I know you've missed him! (Or at least, his antics.)
To be honest, I missed having him to complain about - I figured I could earn a good living as a stand-up comic, just telling stories about Hubby...
Anyway, today I'm borrowing Hubby's car, so this morning he came and got me and I dropped him off at work.
It's raining today, and being October, there are quite a few leaves on the ground. The route we take to get to work from my apartment is called "The Boulevard", one of the LAST streets in Montreal to have an English name. It's a twisty-turnsy-upsy-downsy-lumpity-bumpity road that goes over the mountain between NDG and downtown. In front of some of the most beautiful homes you could ever hope to see, nothing under several million along THIS route! Between the potholes and school zones, most of it has a speed limit of 30 km/h (that's about 15 mph, for those of you who haven't converted). Unfortunately, it's also quite wide most of the way, and that means virtually nobody follows the speed limit.
We were doing about 60 km, over one lump and down another, quickly approaching a 90 degree turn. Fifteen years of being a passenger in Hubby's car have left me with deeply entrenched behavioural patterns, and I suggested to him, okay, loudly, that maybe he'd want to take that approaching curve at a slightly reduced speed, given that it was wet and slippery even without all the leaves on the road.
"Oh yeah!" said Hubby excitedly, "I got the car SIDEWAYS the other day!"
Like he's discovered gold, or something.
He continued, "It was at the point, you know, where the back left tire starts to wobble?! Only this time it didn't straighten out - the car just kept going the way the back wheel was! Slid for almost twenty feet! It was great!"
"AUGGGGH!" I retorted, unable to help myself. "You know, MOST people, most SANE people, would not be so happy about that! MOST people would be at least a little shaken up, you know!
He grinned at me. I warned him I was going to blog about this. He kept grinning.
I guess, to him, it's his fifteen minutes of fame.
Hubby drives like a maniac. Correction, behind the wheel, he IS a maniac. It's his way of making up for being so placid and easygoing the rest of the time.

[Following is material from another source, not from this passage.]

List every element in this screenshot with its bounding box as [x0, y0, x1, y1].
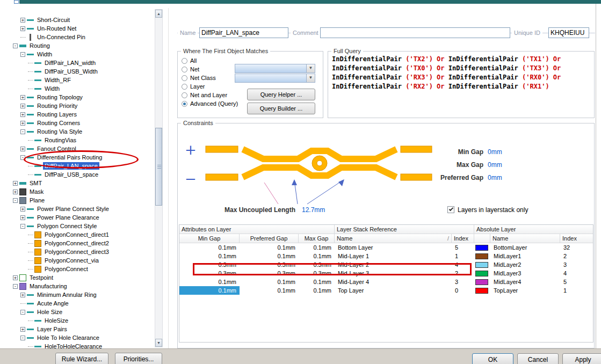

When he first moved in with me, all those years ago, he went digging in a box looking for something, muttering "I'm sure it's in here..." Then a loud "AHA!" and he triumphantly produced a faded certificate for my viewing.
It was the certificate that he'd received from Skid School.
"There!" he announced triumphantly. "That's my license to drive like a maniac!"
Over the years, many people have listened to my complaints about how reckless Hubby is, and then they ask the obvious question.
"Which of you do you think is the better driver?"
And the answer is complicated. I'm no slouch behind the wheel - Hey! A FRENCHMAN taught me how to drive!
But the difference is in our approach. I am constantly on the lookout for what could go wrong, checking the positions of other cars in relation to mine. Slowing when there's not a safe stopping distance. Warning of danger ahead by tapping on the brakes. Giving pedestrians the right-of-way. It's called Defensive Driving.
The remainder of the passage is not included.